Q: That I'm curious in your your business if you could identify what your BIGGEST RISK is and if you could then share with this how you go about managing that?
A: I think most people assume that the market, the economy is the BIGGEST RISK with in real estate. Historically, it’s true, interest rates have a huge component to that in terms of the pressure that puts on it.
Obviously we saw that with the big crash. We saw how the markets reacted in the fall of the real estate market based upon the banking industry. That is a component of what we have to deal with.
The way in which we mitigate the risk for that is we make sure that we don't over leverage what we’re doing. We always want to maintain, you know, 65 - 70 percent equity to depth ratio.
Prior to that, we were doing stackhouse's that were ninety percent debt. We were getting huge returns off it, but it was Insanity in terms of what they were allowing us to do, and there's huge risk in that.
Fortunately. I felt that the market was going to crash. When I saw, doctors and investors coming in and being developers. Or the guy that I hired as a carpenter in our first job, who was literally off the boat from Poland and couldn't speak English, was now my competitor. And now he’s doing homes much larger, all of a sudden. How did this guy, in a short amount of time become such a great expert that he could get these huge loans?
It was the American dream. It was fantastic, right? But when I saw all those people flooding the market, who did not have a background nor expertise, that's when I began pulling back.
That's how I mitigate risk. I watch with the market is doing. That's how we got into self storage. because that I've seen an inefficiency within the marketplace and recognized how to take advantage of that inefficiency.
The fact is that the self storage companies, the REITS, stopped developing because they couldn't have that overhead. They couldn't have a non-performing asset on their books for three years while they were waiting for it to become a performing asset. It would pull down on the valuation of their stock.
And so that's where we come in and we build that into our modeling. That is the first way in which we mitigated risk is to avoid over leveraging.
The second way is we really study the market saturation. Recessions are my biggest fear. Our biggest risk is there's too many other facilities within 3 miles. So a lot of that risk is offset by the fact that zoning will prohibit people from being able to accomplish what they what they want to do in terms of our product.
If they can't get the zoning, then they can build. For instance are one in Milwaukee,Milwaukee put a moratorium on any new self storage facility. So in essence it's going to be very hard for anybody to come in and be competitors to us, based on the fact that we already have the zoning. That's the competitive advantage that we have in that Marketplace.
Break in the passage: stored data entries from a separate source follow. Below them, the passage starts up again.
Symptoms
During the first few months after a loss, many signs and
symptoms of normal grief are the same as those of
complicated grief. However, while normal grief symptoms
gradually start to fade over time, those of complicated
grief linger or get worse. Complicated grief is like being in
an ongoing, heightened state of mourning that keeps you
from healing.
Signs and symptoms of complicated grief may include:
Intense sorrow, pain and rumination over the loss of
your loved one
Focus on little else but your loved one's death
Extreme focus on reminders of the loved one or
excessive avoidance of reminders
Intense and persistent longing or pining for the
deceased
The same in Toledo. They d-zone the entire downtown area to make it mixed use. Our building that we bought was already zoned it and so all we have to do is you know maintain the existing zoning and we have it. But literally across the street, you can not do that because the zoning would not allow.
Those are the type of areas that we look for and we make sure that our competitors don't have the ability to reduce our share of the marketplace.